This selection of Melbourne's early civic treasures and foundational documents is drawn from the first decade of the city's history just prior to the tumultuous changes wrought by the discovery of gold in 1851.
Melbourne was officially founded in 1837 - Governor Richard Bourke chose its very English name, and surveyor Robert Hoddle pegged out its distinctive new-world grid pattern. Melbourne was incorporated as a town in the Port Phillip District of the Colony of New South Wales in 1842, and it initially comprised four electoral wards divided around the intersection of Bourke and Elizabeth Streets: Bourke (northwest), Gipps (northeast), La Trobe (southwest) and Lonsdale (southwest). Melbourne was created a Cathedral City in 1847 by Letters Patent of Queen Victoria, though the Act conferring Melbourne with City status was not passed until 1849. The new Colony of Victoria, with Melbourne as its capital, officially separated from New South Wales in 1851.
In making the case for self-government, The Port Phillip Patriot and Melbourne Advertiser (24 August 1840) claimed on 24 August 1840 that Melburnians could manage their own affairs better than 'a few irresponsible strangers, six hundred miles off, who could not say, to their own knowledge, whether we lived like opossums in trees, or underground like bandicoots'. The decade of the 1840s was marked by a boom and bust economy, the creation of a range of civic, social and cultural institutions, and the constant struggle to match urban infrastructure with the demands of an ever-increasing population.
Melbourne's nineteenth-century history is often dominated by the competing foundation mythologies of the mid 1830s, or the grand narratives of the 1850s goldrush, the 1880s land boom, and the bust of 1890s. Through a selection of images and documents from the pre-goldrush period, drawn from some of Melbourne's key cultural institutions, we can glimpse images of the emergent landscape of the 1840s town, as well as gain a sense of the concerns of its inhabitants expressed in the letters they wrote to the municipal council.
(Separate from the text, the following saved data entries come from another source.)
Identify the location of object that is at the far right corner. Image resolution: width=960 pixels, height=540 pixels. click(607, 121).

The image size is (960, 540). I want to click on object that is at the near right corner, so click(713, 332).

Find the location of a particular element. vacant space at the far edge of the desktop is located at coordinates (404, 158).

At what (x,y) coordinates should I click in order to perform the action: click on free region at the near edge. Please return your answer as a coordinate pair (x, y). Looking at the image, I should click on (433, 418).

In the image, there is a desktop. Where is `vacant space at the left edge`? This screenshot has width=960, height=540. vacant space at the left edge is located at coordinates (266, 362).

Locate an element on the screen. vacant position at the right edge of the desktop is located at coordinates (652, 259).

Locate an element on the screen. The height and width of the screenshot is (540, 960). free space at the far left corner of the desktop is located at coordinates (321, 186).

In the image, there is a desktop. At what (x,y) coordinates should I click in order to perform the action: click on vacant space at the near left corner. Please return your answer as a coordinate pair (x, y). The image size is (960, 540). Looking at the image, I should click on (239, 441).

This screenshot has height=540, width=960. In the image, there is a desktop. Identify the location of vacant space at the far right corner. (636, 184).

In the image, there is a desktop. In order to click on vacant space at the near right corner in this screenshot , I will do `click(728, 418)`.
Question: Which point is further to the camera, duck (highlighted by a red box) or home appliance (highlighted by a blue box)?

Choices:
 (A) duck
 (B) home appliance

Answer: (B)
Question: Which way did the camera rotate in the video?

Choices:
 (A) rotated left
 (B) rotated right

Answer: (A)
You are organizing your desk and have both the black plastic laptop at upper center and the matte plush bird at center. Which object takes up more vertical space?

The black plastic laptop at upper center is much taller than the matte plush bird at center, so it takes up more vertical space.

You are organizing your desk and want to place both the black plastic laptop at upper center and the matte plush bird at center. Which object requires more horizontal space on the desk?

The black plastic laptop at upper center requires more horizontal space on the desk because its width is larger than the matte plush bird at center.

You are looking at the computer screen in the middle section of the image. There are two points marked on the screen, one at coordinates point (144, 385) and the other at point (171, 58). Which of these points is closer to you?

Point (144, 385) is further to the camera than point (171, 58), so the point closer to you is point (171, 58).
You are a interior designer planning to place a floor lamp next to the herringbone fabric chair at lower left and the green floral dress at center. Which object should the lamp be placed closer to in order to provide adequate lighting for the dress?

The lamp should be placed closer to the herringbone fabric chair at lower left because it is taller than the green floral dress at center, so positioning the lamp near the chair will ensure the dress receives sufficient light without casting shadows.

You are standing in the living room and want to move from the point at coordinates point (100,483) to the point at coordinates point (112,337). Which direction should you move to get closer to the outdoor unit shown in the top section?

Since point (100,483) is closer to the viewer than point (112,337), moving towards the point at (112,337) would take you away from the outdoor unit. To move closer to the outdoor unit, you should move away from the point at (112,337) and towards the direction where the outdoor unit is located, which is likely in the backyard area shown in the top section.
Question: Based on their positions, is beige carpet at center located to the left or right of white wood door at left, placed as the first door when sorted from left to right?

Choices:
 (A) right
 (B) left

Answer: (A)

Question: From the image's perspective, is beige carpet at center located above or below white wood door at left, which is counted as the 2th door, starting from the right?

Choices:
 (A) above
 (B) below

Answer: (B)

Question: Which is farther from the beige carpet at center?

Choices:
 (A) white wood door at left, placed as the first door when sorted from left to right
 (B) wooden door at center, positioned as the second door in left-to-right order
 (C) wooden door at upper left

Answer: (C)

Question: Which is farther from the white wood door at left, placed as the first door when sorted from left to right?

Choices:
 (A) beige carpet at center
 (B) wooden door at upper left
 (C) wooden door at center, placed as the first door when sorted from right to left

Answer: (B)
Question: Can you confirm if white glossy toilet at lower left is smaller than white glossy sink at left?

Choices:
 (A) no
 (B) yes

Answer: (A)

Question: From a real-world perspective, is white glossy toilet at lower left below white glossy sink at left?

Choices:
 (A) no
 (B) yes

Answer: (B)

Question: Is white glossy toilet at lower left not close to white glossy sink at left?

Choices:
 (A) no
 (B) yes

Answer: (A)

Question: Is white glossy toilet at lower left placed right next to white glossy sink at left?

Public Record Office Victoria
The Public Record Office Victoria holds many records that date from the establishment of the Port Phillip District in the mid 1830s. These particularly include material created by the Town and later City of Melbourne and which are now bound in correspondence registers in VPRS 3621 (Correspondence Inwards, Government Letters) and VPRS 3622 (Correspondence Inwards, Miscellaneous Letters). The first volume of each series has been digitised for this Civic Treasures feature, and the letters they contain reveal the everyday concerns of citizens, business people, semi-officials and other government departments. Correspondence from Superintendent Charles Joseph La Trobe from 1842-1844 covers such issues as markets, the Botanic garden, police, the convict population, by-laws, bridges - even a request for wheelbarrows.
University of Melbourne Archives
The collection of the University of Melbourne Archives includes historical records of the University, Victorian business, trade unions, community and cultural organisations, as well as the personal papers of many individuals prominent within them. Records from the first years of the Colony of Victoria are fragmentary, but include documents relating to legal, business and financial affairs.
City of Melbourne Art & Heritage Collection
Melbourne was created a town by the Melbourne Incorporation Act 1842 (6 Vic., No. 7). While much of the City of Melbourne's nineteenth-century archives are now lodged with the Public Record Office Victoria, the City's Art and Heritage Collection at the Melbourne Town Hall includes a handful of objects, artworks and documents with links to the first years of European settlement.
Ian Potter Museum of Art, University of Melbourne
The Ian Potter Museum of Art at the University of Melbourne is the largest university-based art museum in Australia and was founded in 1972. Its rich and varied collection of nineteenth-century Australian art includes some key watercolours, lithographs, maps, etchings and engravings that show the streets and environs of early Melbourne.